Western governments struggle to organize and finance healthcare, education and defense. Unlike the case of cars, wheat and whiskey, these three broad areas involve a complex production and distribution process. While each has a long history, no simple best way of delivery has emerged.
Here the focus is on healthcare, a complex system of production and delivery which is subject to rapid technological change and demographic pressures requiring increased funding.
Canada congratulates itself on its universal heathcare system. Any politician suggesting otherwise won’t last long in office. The facts tell a different story, and Jeffrey Simpson explodes the myth that all is well in the healthcare sector. Read the book to appreciate this irrefutable conclusion, and read it especially if you are interested in the care you are likely to receive as you progress from youth through adulthood to old age, the last a particular concern of mine. If not broken, the system is on life support.
Healthcare is a layered process, involving several interested parties including hospitals, drug companies, doctors , nurses, healthcare professionals, and individuals whose lifestyle decisions affect their demand for healthcare throughout their lives. When the system is publicly funded, my lifestyle choices such as driving recklessly, consuming alcohol, overeating, engaging in extreme sports means that others pay for my expenses.

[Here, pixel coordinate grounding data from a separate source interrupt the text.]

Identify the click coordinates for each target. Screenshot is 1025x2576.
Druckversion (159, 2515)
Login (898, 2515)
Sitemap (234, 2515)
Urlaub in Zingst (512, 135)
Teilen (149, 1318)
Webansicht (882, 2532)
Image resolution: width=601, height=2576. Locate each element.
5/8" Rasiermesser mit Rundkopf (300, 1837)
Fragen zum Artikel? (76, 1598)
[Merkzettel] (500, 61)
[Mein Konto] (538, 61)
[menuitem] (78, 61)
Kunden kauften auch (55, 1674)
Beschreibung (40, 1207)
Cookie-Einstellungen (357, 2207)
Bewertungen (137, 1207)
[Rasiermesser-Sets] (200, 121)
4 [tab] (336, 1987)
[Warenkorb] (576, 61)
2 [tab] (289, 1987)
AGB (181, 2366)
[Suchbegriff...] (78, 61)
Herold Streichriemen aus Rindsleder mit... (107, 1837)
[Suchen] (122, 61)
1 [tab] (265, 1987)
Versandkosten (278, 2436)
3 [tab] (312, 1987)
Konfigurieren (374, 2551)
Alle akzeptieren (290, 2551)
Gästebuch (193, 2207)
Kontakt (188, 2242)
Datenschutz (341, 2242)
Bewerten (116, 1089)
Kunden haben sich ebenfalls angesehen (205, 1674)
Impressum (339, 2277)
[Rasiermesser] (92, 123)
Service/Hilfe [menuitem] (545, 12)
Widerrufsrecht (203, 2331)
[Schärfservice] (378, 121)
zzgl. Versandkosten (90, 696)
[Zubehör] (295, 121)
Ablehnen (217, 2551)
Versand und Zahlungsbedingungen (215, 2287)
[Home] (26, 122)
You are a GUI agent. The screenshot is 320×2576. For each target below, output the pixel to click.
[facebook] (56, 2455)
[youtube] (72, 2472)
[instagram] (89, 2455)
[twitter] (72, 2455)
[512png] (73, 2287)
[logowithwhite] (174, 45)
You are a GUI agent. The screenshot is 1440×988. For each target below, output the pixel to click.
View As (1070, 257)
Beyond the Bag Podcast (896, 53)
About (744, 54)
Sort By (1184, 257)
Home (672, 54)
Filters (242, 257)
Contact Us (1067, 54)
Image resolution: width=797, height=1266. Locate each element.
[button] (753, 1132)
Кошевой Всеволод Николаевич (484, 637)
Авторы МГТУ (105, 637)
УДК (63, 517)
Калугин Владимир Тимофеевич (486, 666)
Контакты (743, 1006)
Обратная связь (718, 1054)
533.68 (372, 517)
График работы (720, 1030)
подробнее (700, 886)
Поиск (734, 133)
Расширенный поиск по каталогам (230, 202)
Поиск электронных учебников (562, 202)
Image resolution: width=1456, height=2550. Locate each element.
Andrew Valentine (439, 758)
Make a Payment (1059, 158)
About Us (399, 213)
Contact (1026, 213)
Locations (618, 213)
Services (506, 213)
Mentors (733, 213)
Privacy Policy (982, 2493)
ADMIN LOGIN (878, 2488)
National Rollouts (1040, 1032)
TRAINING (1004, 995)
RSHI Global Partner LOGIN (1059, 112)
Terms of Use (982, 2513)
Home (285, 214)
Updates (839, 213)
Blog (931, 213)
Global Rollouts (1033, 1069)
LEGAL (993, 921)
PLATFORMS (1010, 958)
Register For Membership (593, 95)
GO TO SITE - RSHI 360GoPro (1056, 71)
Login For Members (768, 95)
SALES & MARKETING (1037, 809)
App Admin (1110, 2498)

The layers include the decisions of individuals, treatment required for particular illnesses, and the costs associated with an ageing population. Healthcare delivery also has to be prepared for unexpected man-made and natural disasters such as wars, terrorism, earthquakes and tsunamis. This is a far cry from the car manufacturer who is concerned with the production, distribution and maintenance of cars. Even a massive recall is not the same as dealing with the contamination caused by a damaged nuclear reactor.
Chronic Condition examines the parts of the system which produce and deliver healthcare and shows how difficult it is to reform a complex system which has many interested parties. One example, and there are many, is what happens when governments allocate more money to the system. The immediate response is not to increase the health services but to lead those involved to ask for higher pay, whether doctors, nurses, technicians or administrators. The highest paid provincial official in Ottawa is the CEO of the Ottawa Hospital.
Simpson’s analysis and conclusions are based on numerous studies and reports both in Canada and in comparison with other OECD countries where Canada does not compare well. The difficulties of intercountry comparisons are flagged. One reason is because countries use different combinations of government insurance, private insurance and self-insurance or cash payment.
Two aspects for comment are:
1. Time magazine for March 4th, 2013 devoted almost the entire issue to examining the cost of healthcare in the US. The findings are astounding in terms of the different prices paid according to whether the service is paid for by government, a patient with private insurance or a patient paying cash. I encourage everyone to read this issue. It’s relevance to Canada is that we too have a mix of these payments – provincial government, private insurance and self-insurance or cash – sometimes with all three involved for part of the same procedure.
For example, in Ontario, hearing aids are reimbursed at $500 per ear by OHIP, part by private insurance and the remainder by self-insurance or cash. The share of private insurance depends on the terms of the policy. In my case, after the $1000 paid by OHIP for two aids, it reimbursed up to 80% of $3000 which was said to be the customary charge in my area. Unfortunately my supplier charged $4000 not $3000 leaving me with $1600 to pay instead of $800.
A patient has to be aware of the terms of the insurance and then go around to negotiate a fee. This is possible in the case of hearing aids which may seldom involve a critical treatment, but for other procedures, where time may be of the essence, the patient is in a poor position to negotiate a price with a healthcare provider. It is likely that if my audiologist had been told that a competitor was ready to supply the procedure for $3000, he would have lowered his price after telling me that the competitor was a less reliable source of supply.
2. While Chronic Condition is based on published studies, inquiries and interviews, providing the reader with valuable insight and anlysis of current conditions and how Canada got there, it has almost no value as a reference source. The absence of both footnotes and bibliography means that future students of healthcare will question whether the analysis is soundly based. They will have to go elsewhere to find the sources mentioned in the book.
Why the publisher, Penguin, would publish such a flawed piece of work is a puzzle to me, unless it wanted to save the firm money. The book has an index, but this does little to aid the reader in finding the sources referred to in the text, many of which would be available online. As an undergraduate essay, the text would be unacceptable. The book can be read as an informative lengthy magazine article, but not something considered to be a reliable piece of work, which, as far as I can tell, it is, and would be accepted as such if the publisher had insisted on a different format.